I first spoke to Donald Trump in the early 1990s. I remember word-for-word our entire conversation.
Trump: “This is Donald Trump calling for Wayne Castleman.”
Me: “Hold, please.”
I think we had that exact same conversation about four or five times over the next week. I remember thinking each time how ironic it was for me to be transferring a call from a man who lived in a castle (Mar-A-Lago) to a reporter named Castleman.
Watching Trump last night I tried to recall all the famous people to whom I’ve said, “Hold, please,” while transferring their calls to reporters more important than I.
This mostly took place in the early 1990s when I was working at National Enquirer in fabulous Lantana, Florida. I did most of my work from our Pennsylvania home but the Enquirer — best employers I ever had — would fly me to Florida for two weeks every six months or so.

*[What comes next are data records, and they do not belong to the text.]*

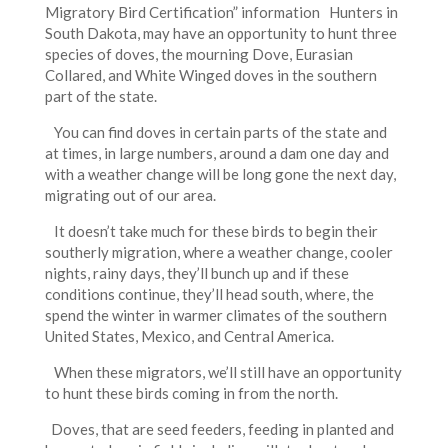
Migratory Bird Certification” information Hunters in
South Dakota, may have an opportunity to hunt three
species of doves, the mourning Dove, Eurasian
Collared, and White Winged doves in the southern
part of the state.
You can find doves in certain parts of the state and
at times, in large numbers, around a dam one day and
with a weather change will be long gone the next day,
migrating out of our area.
It doesn’t take much for these birds to begin their
southerly migration, where a weather change, cooler
nights, rainy days, they’ll bunch up and if these
conditions continue, they’ll head south, where, the
spend the winter in warmer climates of the southern
United States, Mexico, and Central America.
When these migrators, we’ll still have an opportunity
to hunt these birds coming in from the north.
Doves, that are seed feeders, feeding in planted and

I’d spend most of my day doing odd jobs, BSing with old English Fleet Streeters and manning what I came to call the “Hold, please” desk.
The B- and C-list personalities to whom I’ve said, “Hold, please,” makes for quite the oddball celebrity Hall of Fame.
Besides The Donald, there was Julie Newmar, Joey Buttafuoco, Pat Sajak, Loni Anderson, LaToya Jackson and, my favorite, Rob Camelleti. Bonus points if you remember Camelleti.
That’s right. He was superstar Cher’s bagel boy lover. They met and fell briefly in love when he was 22, she 40.
He was my favorite because every time I’d say, “Hold, please,” he’d say, “Sure, thanks, man.”
Trump was one of those celebs who complained constantly about having his private life exposed in The Enquirer, yet found exposing his private life in The Enquirer irresistible. He’d feed Castleman and other reporters his side of the story, often with the stipulation to say the info was from “sources close to Trump,” a typical celebrity dodge.
After watching last night’s debate, I detect the GOP establishment is nervous about being close to Trump.
I can’t blame them.
I used to think he was just a frivolous ass.
I was wrong.
He’s the most appalling and crass individual I’ve ever seen run for office.
He makes Ross Perot look like George Clooney.
He’s striking a chord with people who find his bracing brand of honesty refreshing.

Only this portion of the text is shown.